Он называл Луну странно: царица Ай-Каган. В лунную ночь он внезапно, посреди нашего общего сна, поднимал голову от подушки, вставал с постели, голый и босой, худой и страшный, подходил к окну: оно не было захлопнуто ставнями, и через бельма стекол сочился белый, чуть синеватый зимний свет. Глаза его были закрыты. Он протягивал руки к Луне. Я вскакивала, тоже босиком, подбегала к нему. Не открывая глаз, он шел за лунным светом по избе, ощупывал пальцами призрачные струящиеся лучи. Мне становилось страшно, я хотела кричать, но я молчала. Я понимала: стоит мне крикнуть, и он, с закрытыми глазами, как лесной кот, вцепится мне в горло. Его лицо, бородатое, широкое, как тарелка, было все залито молоком лунного света. Губы его шевелились. Я вставала на цыпочки, слушала. «Царица ночи Ай-Каган, — тихо, невнятно говорил он, — дай своему Джа-ламе новое воплощенье. Подари ему, царица, иное время. Время, в котором я живу теперь, съест меня. Оно уже гложет мои кости, царица. Я чувствую — должна пролиться кровь. Если ты не поможешь мне воплотиться вновь, я убью себя». Я обливалась холодным потом. «Или кто-нибудь убьет меня». Я вспоминала, как он, на кухне, когда я готовила ему, по его приказу, всякие бурятские и монгольские блюда, что он любил — поозы из бараньего мяса и теста, люй-ча с жиром и сливками, — смеясь белозубо, вкладывал мне в руку тесак, поучал: если хочешь убить кого-нибудь, заноси руку так, вот так. И брал мое запястье в свой горячий кулак, и взмахивал ножом в моей руке. Я делала вид, что смеюсь. Вырывала руку. «Ты мне стряпню испортишь. Уйди». Уж не меня ли, кухонную жрицу, он хочет избрать для своего кровавого перехода в иное воплощенье?!

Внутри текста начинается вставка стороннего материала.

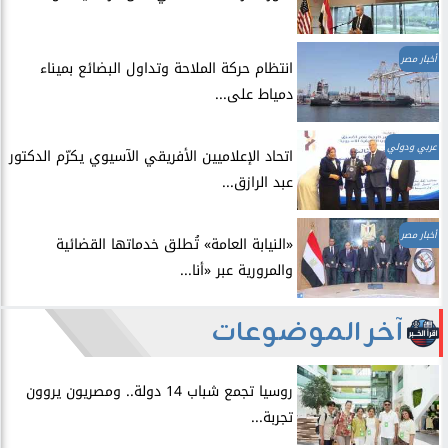
أخبار مصر
انتظام حركة الملاحة وتداول البضائع بميناء
دمياط على...
عربي ودولي
اتحاد الإعلاميين الأفريقي الآسيوي يكرّم الدكتور
عبد الرازق...
أخبار مصر
​«النيابة العامة» تُطلق خدماتها القضائية
والمرورية عبر «أنا...
آخر الموضوعات
روسيا تجمع شباب 14 دولة.. ومصريون يروون
تجربة...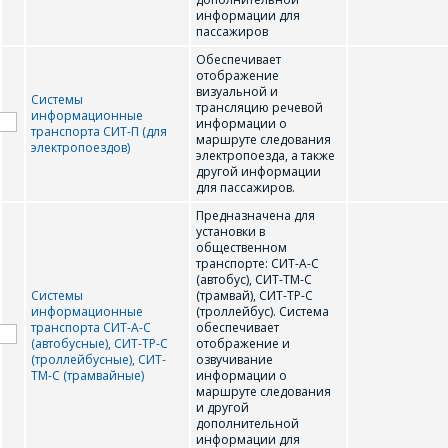
информации для
пассажиров
Обеспечивает
отображение
визуальной и
Системы
трансляцию речевой
информационные
информации о
транспорта СИТ-П (для
маршруте следования
электропоездов)
электропоезда, а также
другой информации
для пассажиров.
Предназначена для
установки в
общественном
транспорте: СИТ-А-С
(автобус), СИТ-ТМ-С
Системы
(трамвай), СИТ-ТР-С
информационные
(троллейбус). Система
транспорта СИТ-А-С
обеспечивает
(автобусные), СИТ-ТР-С
отображение и
(троллейбусные), СИТ-
озвучивание
ТМ-С (трамвайные)
информации о
маршруте следования
и другой
дополнительной
информации для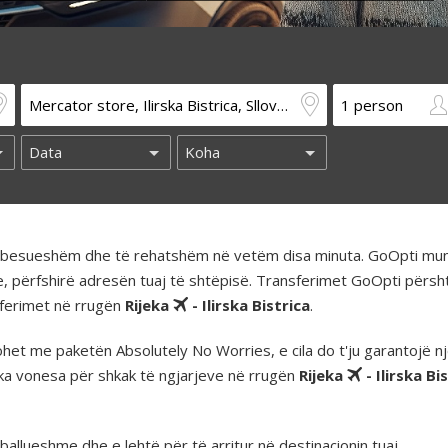
të besueshëm dhe të rehatshëm në vetëm disa minuta. GoOpti mun
e, përfshirë adresën tuaj të shtëpisë. Transferimet GoOpti përs
nsferimet në rrugën
Rijeka
- Ilirska Bistrica
.
t me paketën Absolutely No Worries, e cila do t'ju garantojë nj
ka vonesa për shkak të ngjarjeve në rrugën
Rijeka
- Ilirska Bi
llueshme dhe e lehtë për të arritur në destinacionin tuaj.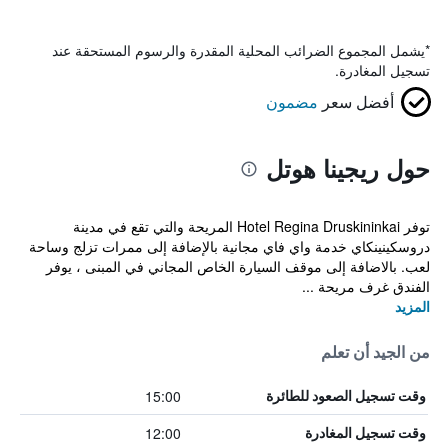
*
يشمل المجموع الضرائب المحلية المقدرة والرسوم المستحقة عند
تسجيل المغادرة.
أفضل سعر
مضمون
حول ريجينا هوتل
توفر Hotel Regina Druskininkai المريحة والتي تقع في مدينة
دروسكينينكاي خدمة واي فاي مجانية بالإضافة إلى ممرات تزلج وساحة
لعب. بالاضافة إلى موقف السيارة الخاص المجاني في المبنى ، يوفر
الفندق غرف مريحة ...
المزيد
من الجيد أن تعلم
15:00
وقت تسجيل الصعود للطائرة
12:00
وقت تسجيل المغادرة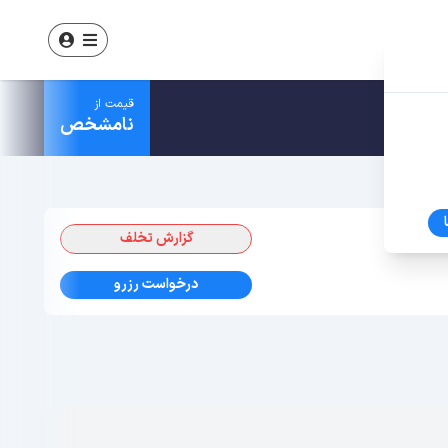
قیمت از
نامشخص
گزارش تخلف
درخواست رزرو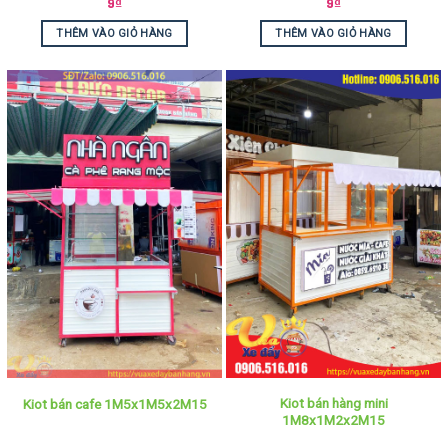
9
₫
9
₫
THÊM VÀO GIỎ HÀNG
THÊM VÀO GIỎ HÀNG
Kiot bán hàng mini
Kiot bán cafe 1M5x1M5x2M15
1M8x1M2x2M15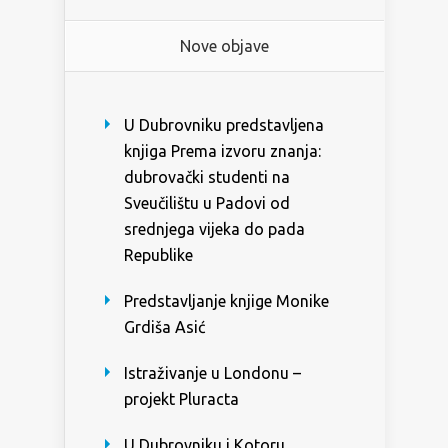
Nove objave
U Dubrovniku predstavljena
knjiga Prema izvoru znanja:
dubrovački studenti na
Sveučilištu u Padovi od
srednjega vijeka do pada
Republike
Predstavljanje knjige Monike
Grdiša Asić
Istraživanje u Londonu –
projekt Pluracta
U Dubrovniku i Kotoru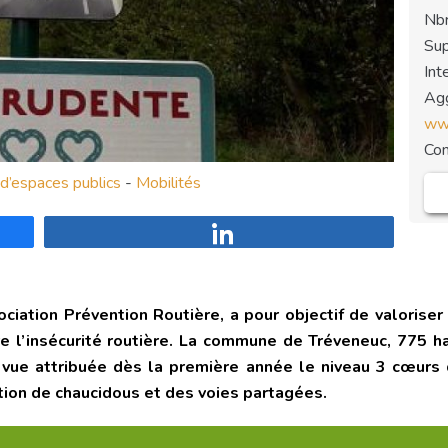
Nbr
Sup
Int
Agg
www
Co
’espaces publics
-
Mobilités
Partagez
sociation Prévention Routière, a pour objectif de valorise
re l’insécurité routière. La commune de Tréveneuc, 775 ha
t vue attribuée dès la première année le niveau 3 cœurs
ation de
chaucidous et des voies partagées.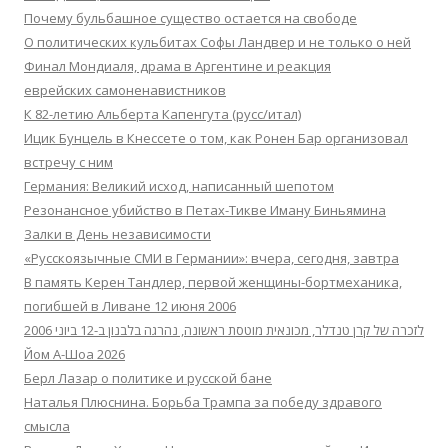
Почему бульбашное существо остается на свободе
О политических кульбитах Софы Ландвер и не только о ней
Финал Мондиаля, драма в Аргентине и реакция
еврейских самоненавистников
К 82-летию Альберта Капенгута (русс/итал)
Ицик Бунцель в Кнессете о том, как Ронен Бар организовал
встречу с ним
Германия: Великий исход, написанный шепотом
Резонансное убийство в Петах-Тикве Иману Биньямина
Залки в День независимости
«Русскоязычные СМИ в Германии»: вчера, сегодня, завтра
В память Керен Тандлер, первой женщины-бортмеханика,
погибшей в Ливане 12 июня 2006
לזכרה של קרן טנדלר, מכונאית מוטסת ראשונה, נהרגה בלבנון ב-12 ביוני 2006
Йом А-Шоа 2026
Берл Лазар о политике и русской бане
Наталья Плюснина. Борьба Трампа за победу здравого
смысла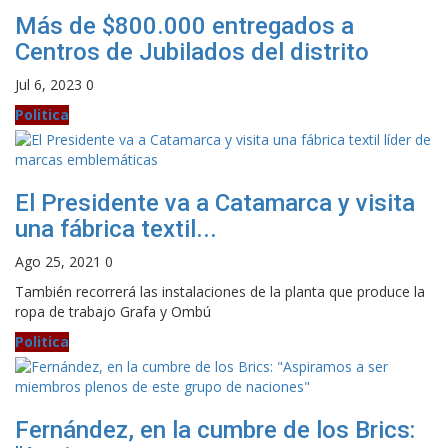
Más de $800.000 entregados a
Centros de Jubilados del distrito
Jul 6, 2023
0
Politica
El Presidente va a Catamarca y visita
una fábrica textil...
Ago 25, 2021
0
También recorrerá las instalaciones de la planta que produce la
ropa de trabajo Grafa y Ombú
Politica
Fernández, en la cumbre de los Brics: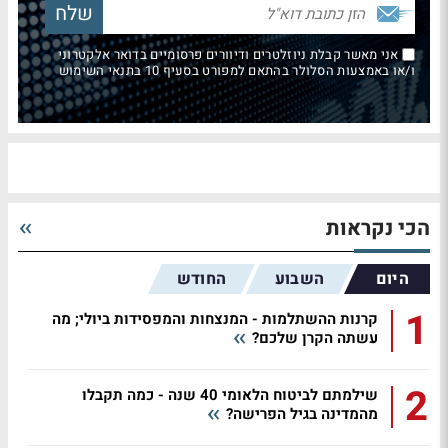
אני מאשר קבלת ניוזלטרים ודיוורים פרסומיים בדואר אלקטרוני
ו/או באמצעות הסלולר בהתאם למפורט בסעיף 10 בתנאי השימוש
הכי נקראות
היום
השבוע
החודש
1
קרנות ההשתלמות - המנצחות והמפסידות ביולי; מה
עשתה הקרן שלכם?
2
שילמתם לביטוח הלאומי 40 שנה - כמה תקבלו
מהמדינה בגיל הפרישה?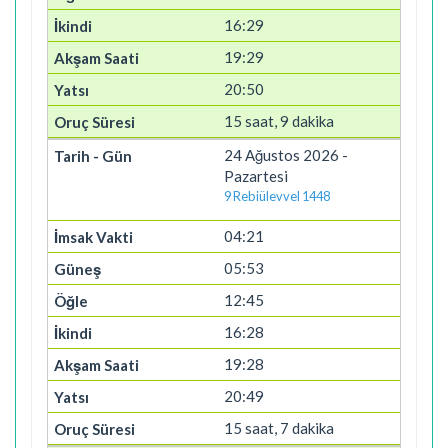
16:29
19:29
20:50
15 saat, 9 dakika
24 Ağustos 2026 -
Pazartesi
9 Rebiülevvel 1448
04:21
05:53
12:45
16:28
19:28
20:49
15 saat, 7 dakika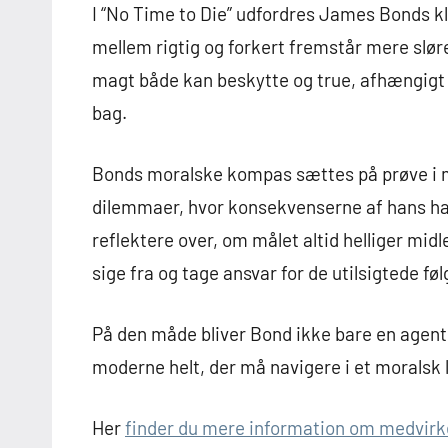
I “No Time to Die” udfordres James Bonds k
mellem rigtig og forkert fremstår mere slør
magt både kan beskytte og true, afhængigt a
bag.
Bonds moralske kompas sættes på prøve i 
dilemmaer, hvor konsekvenserne af hans hand
reflektere over, om målet altid helliger mid
sige fra og tage ansvar for de utilsigtede føl
På den måde bliver Bond ikke bare en agent
moderne helt, der må navigere i et moralsk
Her
finder du mere information om medvirke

Да, Георг был настоящий бандит, я очень скоро это поняла. Я не мечтала связаться в жизни с бандитом, но это произошло, и поздно было переходить разлившуюся реку вброд, как говорили монголы. К нему в избу приходили люди с грубыми и хитрыми, со смуглыми и бледными лицами, говорливые и угрюмые, но их всех, пришельцев, объединяло одно: кровь. На их лицах, изнутри, на скулах и веках, в морщинах и радужках, в прикусах зубов и на крыльях носа, проступала невидимая кровь. Я чуяла ее соленый запах. Люди Георга занимались кровавыми тайными делами, и деньги, что они добывали себе и своим близким на жизнь, пахли кровью. Я понимала это — и молчала. Я задумала удрать от Георга, но от Джа-ламы удрать было невозможно. Он приковал меня к себе незримыми цепями. И самой крепкой была цепь, соединяющая в лунной ночи мужчину и женщину, безумствующих на узком лодочном ложе.
Это не была любовь. Я представляла себе любовь другой. Мне было страшно от близости Георга. Но, когда он сдирал с меня одежды и обхватывал меня костлявыми жгучими руками, когда его рот, скалящийся из мохнатой дикой бороды, находил мой испуганный рот и вбирал его, я понимала — я ветка, брошенная в погребальный костер вождя, и я сгораю, и пепел остается от меня.
«Если ты не будешь отвергать, один за другим, все соблазны упокоенья и вознесенья на вершины власти и довольства, ты никогда не войдешь в состоянье бардо.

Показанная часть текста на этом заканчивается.